Capitalism continues to survive, but this, by itself, cannot be seen as an argument for the desirability, or a sign of the progressiveness of the capitalist order, much less as any sort of ‘triumph’ of capitalism.  ‘That position’, says Paul Baran, ‘is no more defensible than would be the view that an inability of the human body to resist tuberculosis, however caused, furnishes a proof of the harmlessness or even usefulness of that illness’. . . .

He adds: ‘The failure of an irrationally organised society to generate internal forces pressing towards and resulting in its abolition and replacement by more rational, more humane social relations results necessarily in economic stagnation, cultural decay, and a widespread sense of despondency.  Such a society — even if once the most advanced in the world — loses its position of leadership, slides into the backwaters of historical development, and turns into a breeding ground of reaction, inhumanity, and obscurantism.’  This is indeed the case today, not only in the United States but increasingly in the other so-called advanced societies of late capitalism. . . .

The  U.S. leading, these societies are, in a profound sense, to a greater or lesser degree, sick societies. Concerned scholars have written of the phenomenon of ‘alienation’ in these societies, their citizens’ growing sense of anomie and estrangement, of isolation, hostility and frustration.  They are sick with these and a hundred other social and psychic ailments born of prolonged living under an essentially irrational system, sick with apathy and boredom, with ‘other-directedness’ and conformism, with fears, insecurities and neuroses of all kinds.  Their sustained social regression is reflected as much in the reaction and obscurantism they breed, their frivolous consumption and culture of drugs, and even guns, as in the debilitating barrage of fraudulent politics, barren culture and stupefying entertainment, inspirational rackets and demoralising press, and comic books, to which their people, even otherwise ill-educated, are exposed all the time.  Societies in the grip of crises which they cannot resolve, they are inevitably producing deep pathological deformations which manifest themselves variously in different places as racism, sexism, anti-Semitism, xenophobia, ethnic or national hatreds, fundamentalism and intolerance, even as plain cruelty and aggression.  Poverty, unemployment and insecurity-related crimes and associated phenomena — ill health and suicides, alcoholism and drug addiction, racist discrimination and criminal violence, violence against women and child abuse, etc. — are on the rise everywhere.  In many of these ‘advanced’ societies marginal indigenous populations are rapidly being wiped out for one reason or another.  By their very nature profoundly immoral societies, based as they are on domination and exploitation of man by man, along with humanistic values and culture and all human relationships, even their professed moralities and principles now stand devastated by the morality and values of ‘the market’.  And, most significantly, there is the near-absence of ideals in these societies, of any concern for a better future to strive for, that has been the motive force of all human progress in the past.  The instruments of communication and discovery invented by their technological genius have become the means of debasing people’s understanding and preventing them from looking beyond the capitalist horizon. . . .

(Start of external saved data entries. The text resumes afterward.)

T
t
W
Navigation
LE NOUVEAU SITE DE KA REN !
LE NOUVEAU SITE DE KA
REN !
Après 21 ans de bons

Indeed, the sickness of these so-called advanced societies, the spiritual disarray of the capitalist civilisation they represent, is nowhere more evident than in their cynical idealisation of capitalism as it exists and utter lack of any vision of a secure and more satisfying life beyond their ‘consumerist heaven of instant gratification’, a life which would be satisfactory of basic human needs — decent livelihood, knowledge, solidarity, cooperation with fellow human beings, gratification in work and freedom from toil — and provide the possibility of men and women appropriating the world with all their glorious human senses.  It needs to be added that these societies are all the more sick societies because they need to change the existing state of affairs but are unable to generate the necessary social forces for carrying out the revolutionary change they so badly need. . . .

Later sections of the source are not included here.